Status: On hold
South Sudan’s political background
After decades of fighting for independence, southern Sudan seceded on 9 July 2011, becoming the Republic of South Sudan. As the world’s newest country, South Sudan needed to develop its own democratic institutions from scratch. The challenges were broad and numerous, and expectations in terms of service delivery were high. Ethnic divisions led to violent clashes between the various ethnic groups. In addition, essential institutional and democratic reforms – such as the drafting of a new constitution – were postponed or severely delayed. In 2013, fighting broke out again within the ruling party and the country returned to a state of civil war.
NIMD’s approach in South Sudan
NIMD visited South Sudan in early 2012 to see what was needed in terms of political party support. This was the start of a long and careful process of building up a network with political parties, ministries and other international organizations that were working there. NIMD consulted a wide array of political party representatives, government officials, donors and civil society representatives. In 2013, NIMD decided not to start a fully-fledged NIMD programme in South Sudan, but to focus on a process of relationship building and networking.

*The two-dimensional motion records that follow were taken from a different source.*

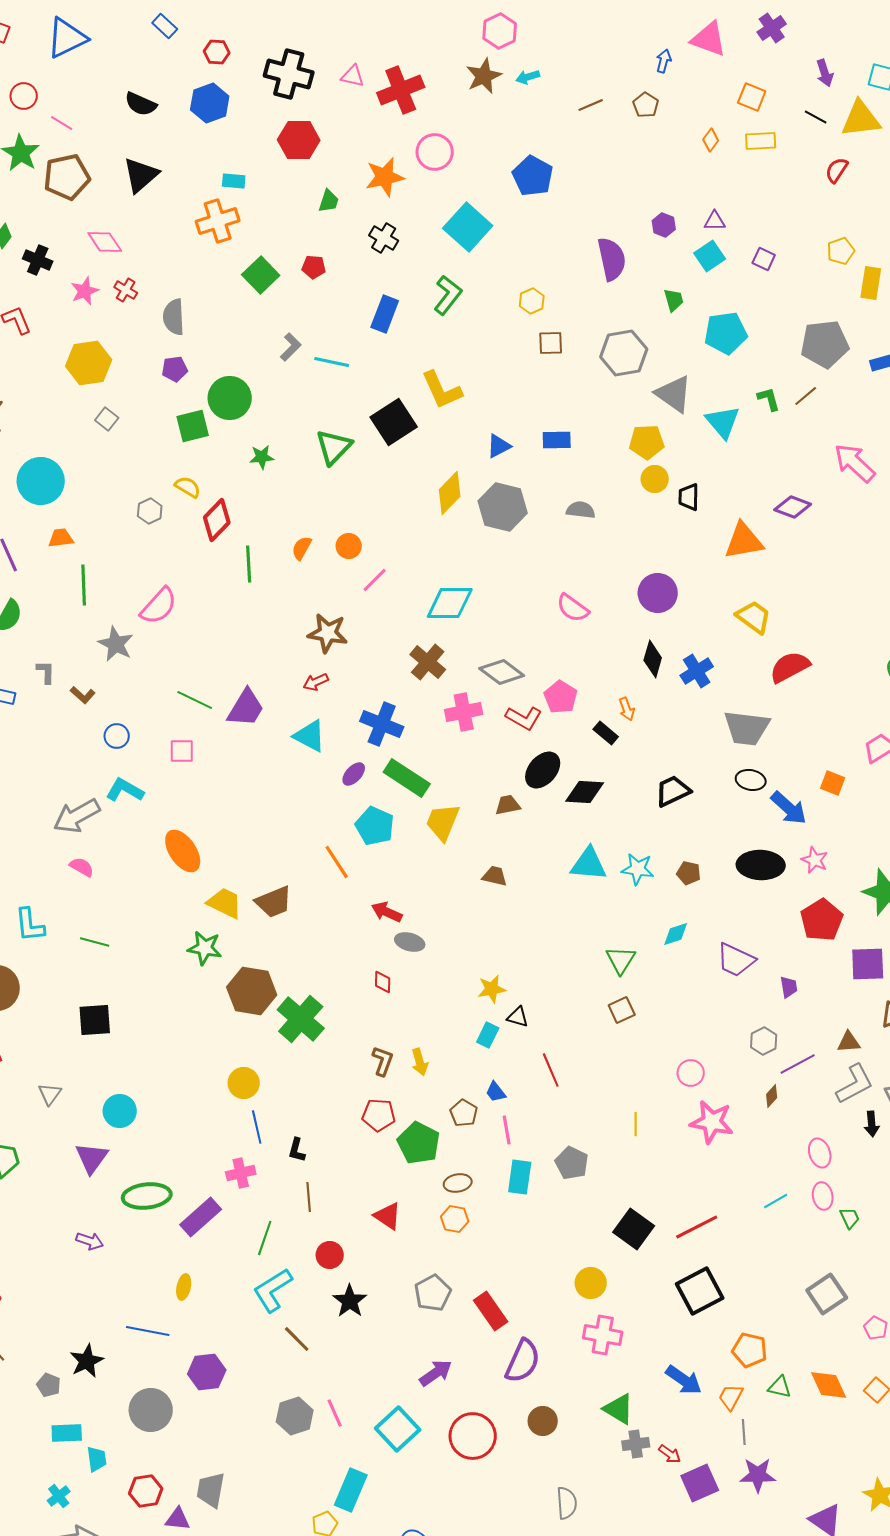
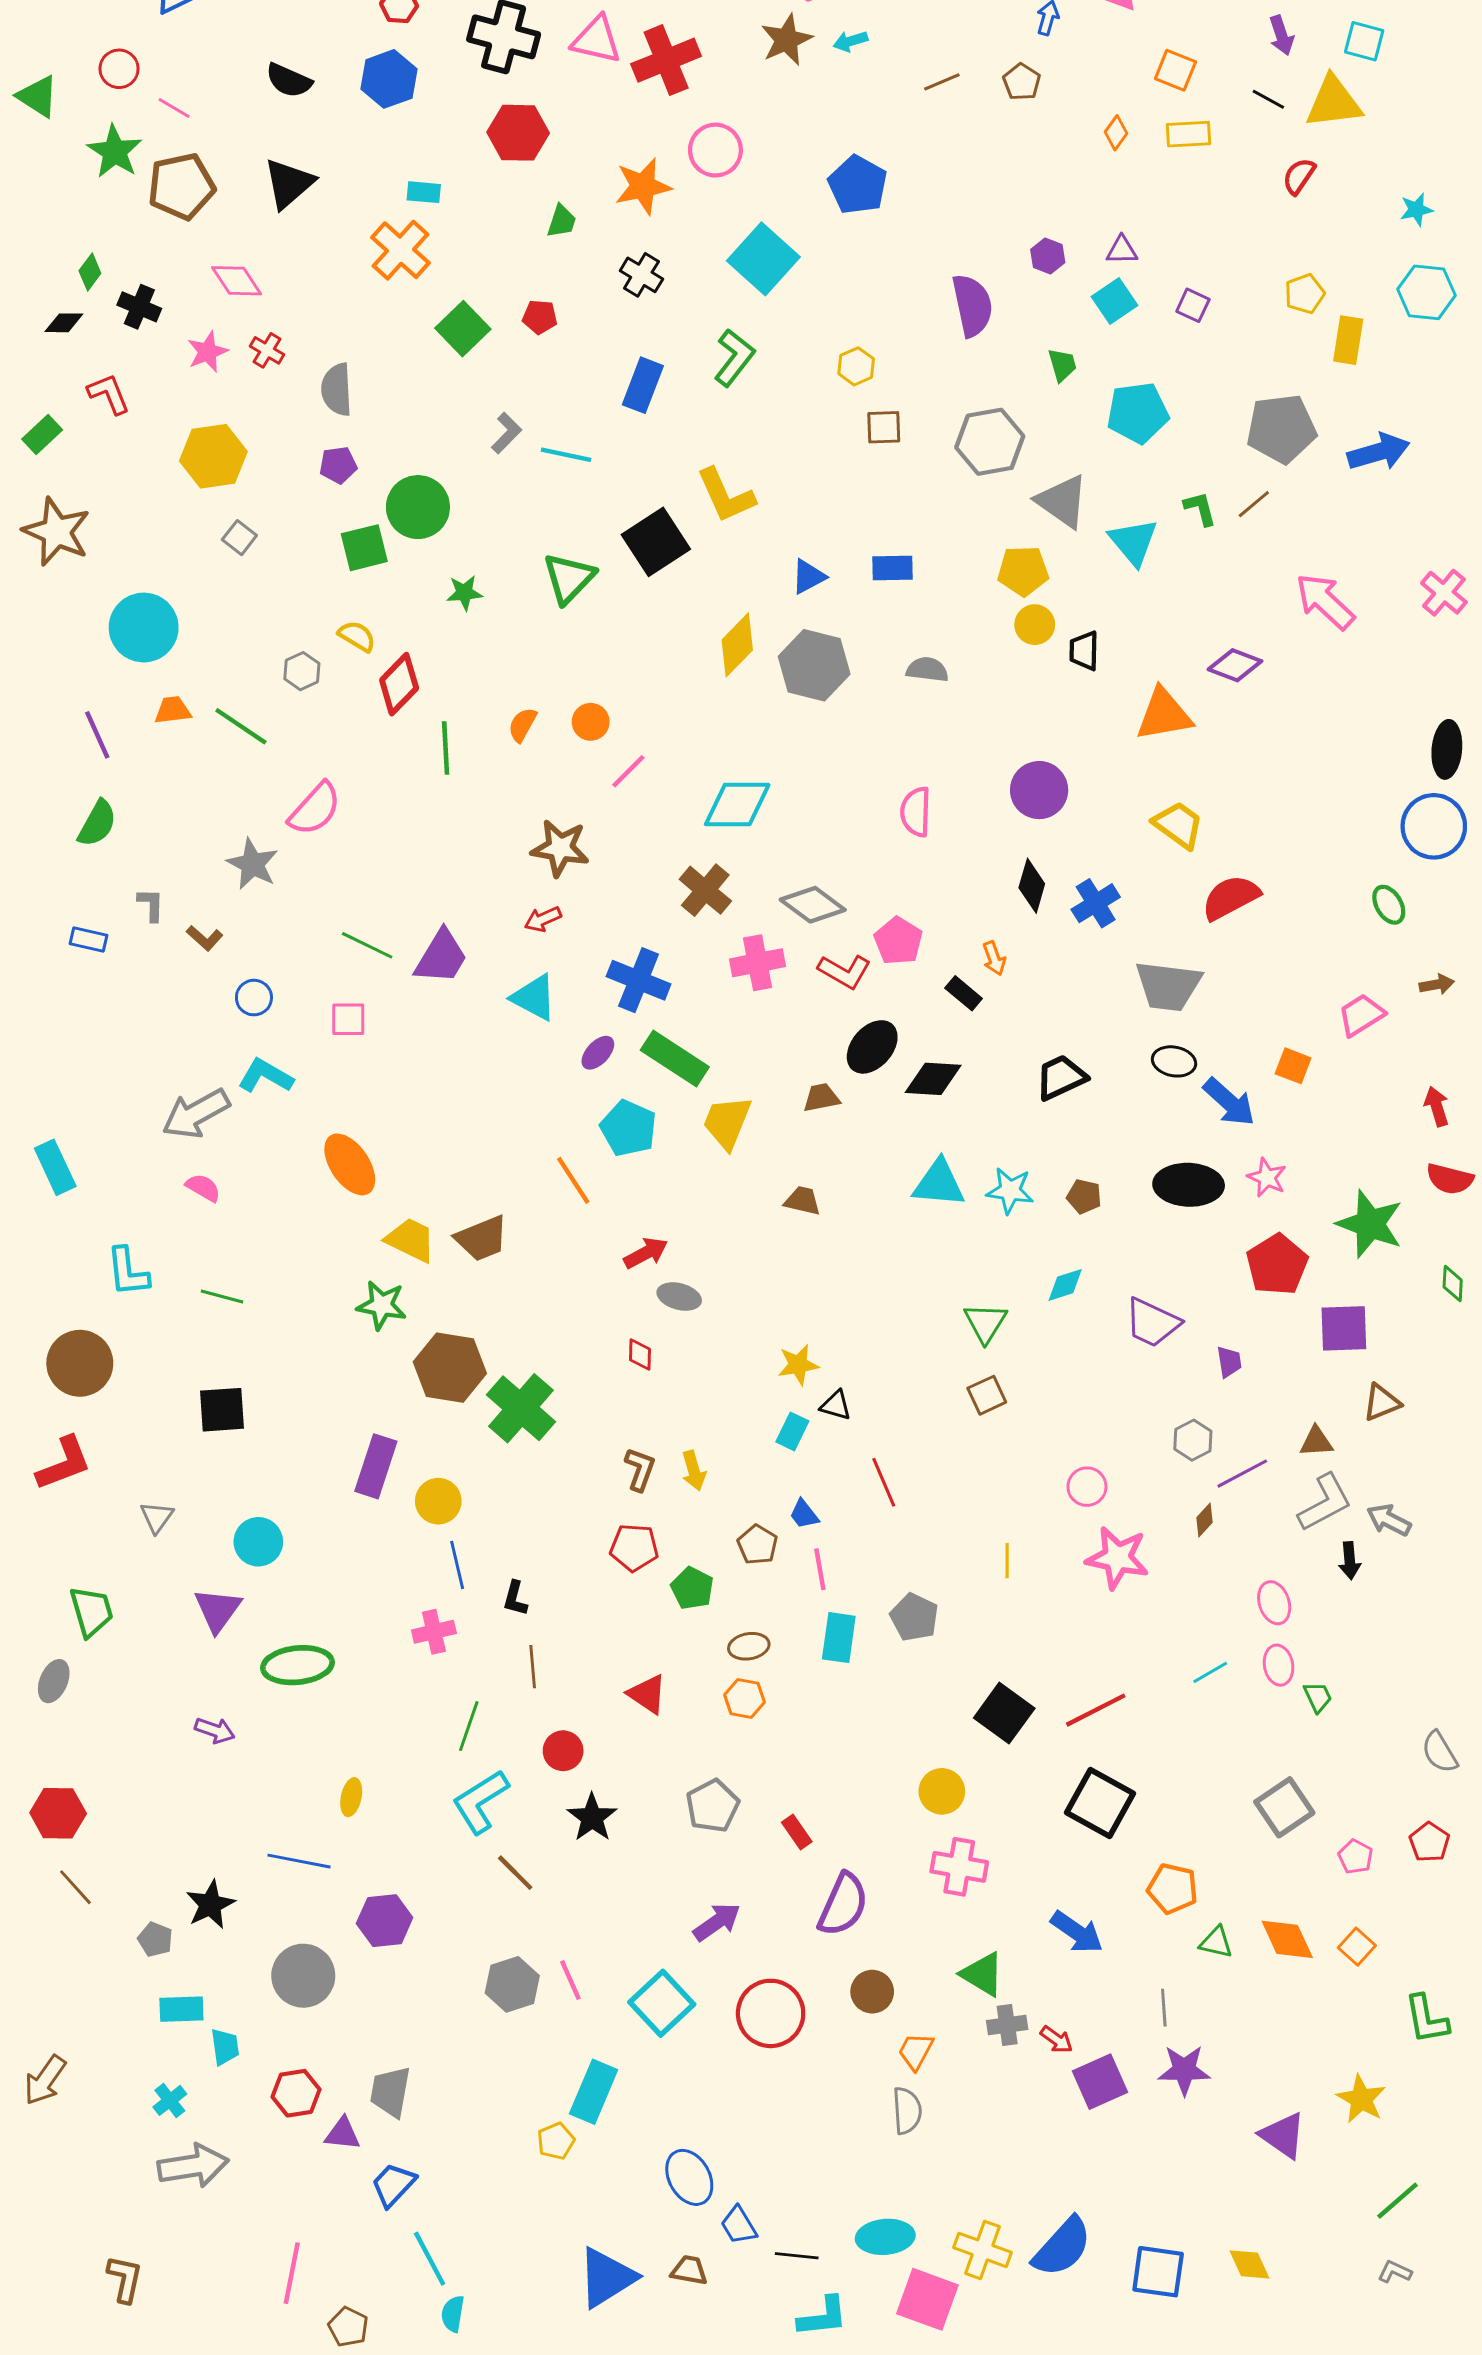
pink triangle: (353, 76) -> (596, 40), size x1.5
orange cross: (218, 221) -> (401, 250), turned -30
green line: (84, 585) -> (241, 726), moved, turned -54
pink semicircle: (573, 608) -> (916, 812), turned 56
red arrow: (387, 912) -> (646, 1253), turned 128
green pentagon: (419, 1143) -> (692, 1588), size x0.7
purple rectangle: (201, 1217) -> (376, 1466), moved, turned -30
black square: (700, 1291) -> (1100, 1803), turned -33
red rectangle: (491, 1311) -> (797, 1832), size x0.6
orange trapezoid: (731, 1397) -> (916, 2051), moved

NIMD’s intention was to build up relations with the ruling party and also with some of the smaller parties to see who was interested in working on developing multiparty democracy. A number of activities were organized and the work was received very positively. As a result, NIMD started to set up a long-term programme focusing on issues such as education, health care and youth employment. The programme was designed to provide support to the political parties, including facilitating an interparty dialogue platform. NIMD was in the process of identifying a local partner organization when fighting broke out in December 2013 and the country collapsed back into a state of civil war.
After half a year of peace negotiations, it became clear that it would take a while to find a solution. NIMD realized that it would not be possible to work with the multiparty approach under these circumstances. Therefore, the start-up phase of NIMD’s work in South Sudan has been put on hold.